Приам уже хотел влепить ему сухую затрещину, но, подальше от греха, убрал руку в карман. В начале декабря, примерно восемь лет назад, Александрос перестал встречаться с Анисией Левидис. Видя ее легкомысленный характер, он немедля ее бросил, не допустив наступления поры привыкания, обид и сожалений. Потом Анисия крутилась вокруг Приама, но так ничего и не добилась. Спустя два-три месяца после этого он заметил, как Анисия открыто намекает Йосу о своей симпатии, но и тому было не до нее: он копил на свой первый компьютер, собирал коллекции игрушечных моделей пассажирских самолетов и каждому встречному пересказывал западные комиксы. Все, что могла в нем найти Анисия, – это утешение или месть.
Что могло двигать ею теперь, спустя столько лет? – спрашивал себя Приам. – И почему она решила после длинного ряда разношерстных отношений вернуться к самому слабому игроку этой бескомпромиссной партии? Может, она просто устала бегать за красивыми мальчиками и решила позволить себя любить тому, кто долго об этом мечтал? Если в жизни есть справедливость, тогда Анисия должна хорошо обжечься, ошибочно думая, что к людям можно приходить и уходить при любом удобном случае. Но есть ли в жизни справедливость? Есть она или нет… а Йос теперь помолвлен.
– Хочешь анекдот? – спросил Йос, заранее начав свой безжалостный смех.
– Да, только сначала расскажу я, а потом ты.
– Ну давай.
– Мышь Йос-Йос решил жениться.
– Да-да, смешно.
– Вот и я думаю, так себе анекдот.
– Да пошел ты, Прими.
– Сколько тебе лет, Йос? Ты же на год младше меня?
– Если тебе двадцать семь, то да.
– А почему ты решил именно сейчас жениться?

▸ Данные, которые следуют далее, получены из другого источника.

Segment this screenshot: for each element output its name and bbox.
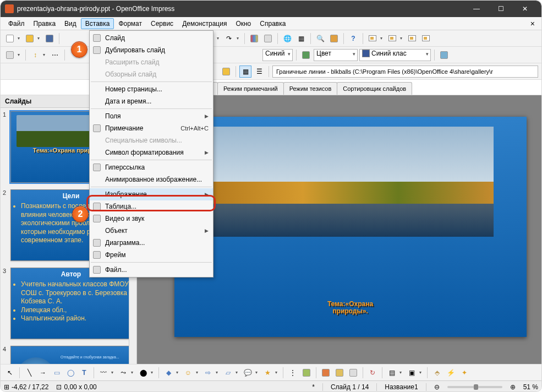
zoom-in-button[interactable]: ⊕: [510, 383, 516, 391]
shadow-button[interactable]: [438, 49, 450, 61]
gallery-view-list[interactable]: ☰: [253, 66, 265, 78]
redo-button[interactable]: ↷: [223, 32, 235, 45]
menu-file[interactable]: Файл: [4, 18, 29, 29]
arrow-tool[interactable]: →: [37, 367, 49, 379]
line-pattern-button[interactable]: ⋯: [49, 49, 61, 61]
menu-view[interactable]: Вид: [60, 18, 81, 29]
line-style-select[interactable]: Синий: [262, 49, 293, 61]
line-color-button[interactable]: [4, 49, 16, 61]
zoom-button[interactable]: 🔍: [314, 32, 326, 45]
ellipse-tool[interactable]: ◯: [64, 367, 76, 379]
insert-menu-item-14[interactable]: Видео и звук: [90, 213, 213, 225]
tab-handout[interactable]: Режим тезисов: [283, 82, 338, 95]
submenu-arrow-icon: ▶: [205, 113, 209, 119]
arrow-style-button[interactable]: ↕: [29, 49, 41, 61]
select-tool[interactable]: ↖: [4, 367, 16, 379]
app-icon: [5, 4, 14, 13]
callouts-tool[interactable]: 💬: [242, 367, 254, 379]
table-button[interactable]: [262, 32, 274, 45]
tab-notes[interactable]: Режим примечаний: [217, 82, 284, 95]
block-arrows-tool[interactable]: ⇨: [202, 367, 214, 379]
zoom-value[interactable]: 51 %: [523, 383, 538, 391]
tab-sorter[interactable]: Сортировщик слайдов: [337, 82, 412, 95]
stars-tool[interactable]: ★: [261, 367, 273, 379]
menu-item-shortcut: Ctrl+Alt+C: [180, 125, 209, 132]
insert-menu-item-12[interactable]: Изображение▶: [90, 188, 213, 200]
insert-menu-item-10[interactable]: Гиперссылка: [90, 161, 213, 173]
menu-slideshow[interactable]: Демонстрация: [178, 18, 231, 29]
interaction-tool[interactable]: ⚡: [445, 367, 457, 379]
gallery-new-button[interactable]: [220, 66, 232, 78]
fontwork-tool[interactable]: [320, 367, 332, 379]
animation-tool[interactable]: ✦: [458, 367, 470, 379]
slide-button-2[interactable]: [386, 32, 398, 45]
text-tool[interactable]: T: [78, 367, 90, 379]
frame-icon: [92, 250, 102, 260]
insert-menu-item-15[interactable]: Объект▶: [90, 225, 213, 237]
insert-menu-item-0[interactable]: Слайд: [90, 32, 213, 44]
align-tool[interactable]: ▤: [386, 367, 398, 379]
chart-button[interactable]: [248, 32, 260, 45]
insert-menu-item-3: Обзорный слайд: [90, 68, 213, 80]
menu-window[interactable]: Окно: [231, 18, 255, 29]
fill-button[interactable]: [300, 49, 312, 61]
menu-help[interactable]: Справка: [255, 18, 290, 29]
extrusion-tool[interactable]: ⬘: [431, 367, 443, 379]
arrange-tool[interactable]: ▣: [406, 367, 418, 379]
insert-menu-item-13[interactable]: Таблица...: [90, 200, 213, 213]
menu-edit[interactable]: Правка: [29, 18, 61, 29]
menu-item-label: Гиперссылка: [105, 164, 209, 171]
zoom-slider[interactable]: [447, 386, 502, 388]
basic-shapes-tool[interactable]: ◆: [162, 367, 174, 379]
slide-canvas[interactable]: Тема:«Охрана природы».: [174, 117, 527, 337]
points-tool[interactable]: ⋮: [287, 367, 299, 379]
insert-menu-item-1[interactable]: Дублировать слайд: [90, 44, 213, 56]
nav-button[interactable]: [328, 32, 340, 45]
shapes-3d-tool[interactable]: ⬤: [137, 367, 149, 379]
connector-tool[interactable]: ⤳: [117, 367, 129, 379]
menu-insert[interactable]: Вставка: [81, 18, 114, 29]
insert-menu-item-11[interactable]: Анимированное изображение...: [90, 173, 213, 186]
gallery-tool[interactable]: [347, 367, 359, 379]
flowchart-tool[interactable]: ▱: [222, 367, 234, 379]
help-button[interactable]: ?: [347, 32, 359, 45]
menu-format[interactable]: Формат: [114, 18, 146, 29]
fill-color-select[interactable]: Синий клас: [359, 49, 431, 61]
symbol-shapes-tool[interactable]: ☺: [182, 367, 194, 379]
slide-thumb-4[interactable]: 4 Отгадайте и глобусная загадка...: [4, 346, 125, 364]
insert-menu-item-16[interactable]: Диаграмма...: [90, 237, 213, 249]
insert-menu-item-4[interactable]: Номер страницы...: [90, 83, 213, 95]
new-doc-button[interactable]: [4, 32, 16, 45]
hyperlink-button[interactable]: 🌐: [281, 32, 293, 45]
maximize-button[interactable]: ☐: [489, 1, 513, 17]
menu-tools[interactable]: Сервис: [146, 18, 178, 29]
line-tool[interactable]: ╲: [23, 367, 35, 379]
insert-menu-item-5[interactable]: Дата и время...: [90, 95, 213, 107]
insert-menu-item-17[interactable]: Фрейм: [90, 249, 213, 261]
insert-menu-item-9[interactable]: Символ форматирования▶: [90, 146, 213, 159]
slide-button-4[interactable]: [420, 32, 432, 45]
close-button[interactable]: ✕: [513, 1, 537, 17]
zoom-out-button[interactable]: ⊖: [434, 383, 440, 391]
slide-title-text[interactable]: Тема:«Охрана природы».: [174, 301, 527, 315]
gallery-view-icons[interactable]: ▦: [239, 66, 251, 78]
slide-button-1[interactable]: [366, 32, 379, 45]
rect-tool[interactable]: ▭: [51, 367, 63, 379]
insert-menu-item-7[interactable]: ПримечаниеCtrl+Alt+C: [90, 122, 213, 134]
curve-tool[interactable]: 〰: [97, 367, 110, 379]
insert-menu-item-18[interactable]: Файл...: [90, 264, 213, 276]
slide-button-3[interactable]: [406, 32, 418, 45]
open-button[interactable]: [24, 32, 36, 45]
fill-mode-value: Цвет: [316, 50, 331, 57]
rotate-tool[interactable]: ↻: [366, 367, 379, 379]
glue-tool[interactable]: [300, 367, 313, 379]
slide-thumb-3[interactable]: 3 АвторУчитель начальных классов ФМОУ СО…: [4, 268, 125, 339]
grid-button[interactable]: ▦: [295, 32, 307, 45]
save-button[interactable]: [43, 32, 56, 45]
insert-menu-item-6[interactable]: Поля▶: [90, 110, 213, 122]
fill-mode-select[interactable]: Цвет: [314, 49, 358, 61]
menu-item-label: Дублировать слайд: [105, 46, 209, 54]
close-document-button[interactable]: ×: [527, 19, 538, 28]
from-file-tool[interactable]: [333, 367, 346, 379]
minimize-button[interactable]: —: [464, 1, 489, 17]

– Вот анекдот послушай, тогда и поймешь.
– А ну давай, – пробормотал Приам.
– Подходит сын к отцу и спрашивает: «Па, а что значит жениться?» А тот ему: «Помнишь, я на день рождения подарил тебе плеер? А ну-ка дай мне его сюда. Гляди-ка, сколько у него тут песен!» Он удалил все песни, оставив только одну. «На, сынок! Вот что значит жениться».
Приам тихо захохотал:
– Так что ж ты тогда женишься?
– Хочу острых ощущений.
– Дурачок ты, Йос, не взрослеешь. И хорош меня так называть. Прими! Прими!.. Будто нам по двенадцать лет.
Йос рассмеялся.
– Да, ты ревнуешь, брат. Я читал про такое. Не хуже синдрома Отелло, но тоже штука опасная. Друзья не должны ревновать, когда кто-то из компании женится, а, наоборот, должны радоваться.
– Тебя в Анисии все устраивает? – серьезно спросил Приам.
В этот момент цвет диодов сменился и перекрасил их лица в красный.
– Конечно, не все, – неуверенно сказал Йос. – Но когда любишь…
– Ладно, Йос, извини.
Приам посоветовал ему полистать трактат Сунь-Цзы «Искусство войны», узнать, как себя вести с дамочкой, чтобы она тебя не переиграла.